| Raw data |
──────────────────────────────
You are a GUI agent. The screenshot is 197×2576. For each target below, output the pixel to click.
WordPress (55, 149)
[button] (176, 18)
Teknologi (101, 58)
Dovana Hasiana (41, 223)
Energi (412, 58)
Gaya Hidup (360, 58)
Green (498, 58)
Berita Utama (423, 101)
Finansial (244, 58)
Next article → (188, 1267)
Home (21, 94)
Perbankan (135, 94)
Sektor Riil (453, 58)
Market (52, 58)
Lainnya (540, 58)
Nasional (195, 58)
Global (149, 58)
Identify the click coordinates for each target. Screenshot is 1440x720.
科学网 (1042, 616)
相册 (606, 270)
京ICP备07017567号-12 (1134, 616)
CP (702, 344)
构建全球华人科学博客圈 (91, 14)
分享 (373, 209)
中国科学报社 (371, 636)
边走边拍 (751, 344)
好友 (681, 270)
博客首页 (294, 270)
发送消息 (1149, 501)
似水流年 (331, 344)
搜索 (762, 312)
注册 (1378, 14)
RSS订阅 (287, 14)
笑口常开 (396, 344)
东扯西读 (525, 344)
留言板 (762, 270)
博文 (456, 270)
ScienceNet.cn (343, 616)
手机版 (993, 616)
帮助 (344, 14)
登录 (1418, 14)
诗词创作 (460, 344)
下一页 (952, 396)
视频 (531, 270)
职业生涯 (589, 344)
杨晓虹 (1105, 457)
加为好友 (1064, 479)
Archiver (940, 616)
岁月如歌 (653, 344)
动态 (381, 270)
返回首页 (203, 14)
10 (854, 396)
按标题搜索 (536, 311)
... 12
──────────────────────────────
| Task directions |
All of the data above should be set down again exactly.

| Exercise answer |
You are a GUI agent. The screenshot is 197×2576. For each target below, output the pixel to click.
WordPress (55, 149)
[button] (176, 18)
Teknologi (101, 58)
Dovana Hasiana (41, 223)
Energi (412, 58)
Gaya Hidup (360, 58)
Green (498, 58)
Berita Utama (423, 101)
Finansial (244, 58)
Next article → (188, 1267)
Home (21, 94)
Perbankan (135, 94)
Sektor Riil (453, 58)
Market (52, 58)
Lainnya (540, 58)
Nasional (195, 58)
Global (149, 58)
Identify the click coordinates for each target. Screenshot is 1440x720.
科学网 (1042, 616)
相册 (606, 270)
京ICP备07017567号-12 (1134, 616)
CP (702, 344)
构建全球华人科学博客圈 (91, 14)
分享 (373, 209)
中国科学报社 (371, 636)
边走边拍 (751, 344)
好友 (681, 270)
博客首页 (294, 270)
发送消息 (1149, 501)
似水流年 (331, 344)
搜索 (762, 312)
注册 (1378, 14)
RSS订阅 (287, 14)
笑口常开 (396, 344)
东扯西读 (525, 344)
留言板 (762, 270)
博文 (456, 270)
ScienceNet.cn (343, 616)
手机版 (993, 616)
帮助 (344, 14)
登录 (1418, 14)
诗词创作 (460, 344)
下一页 (952, 396)
视频 (531, 270)
职业生涯 (589, 344)
杨晓虹 (1105, 457)
加为好友 (1064, 479)
Archiver (940, 616)
岁月如歌 (653, 344)
动态 (381, 270)
返回首页 (203, 14)
10 (854, 396)
按标题搜索 (536, 311)
... 12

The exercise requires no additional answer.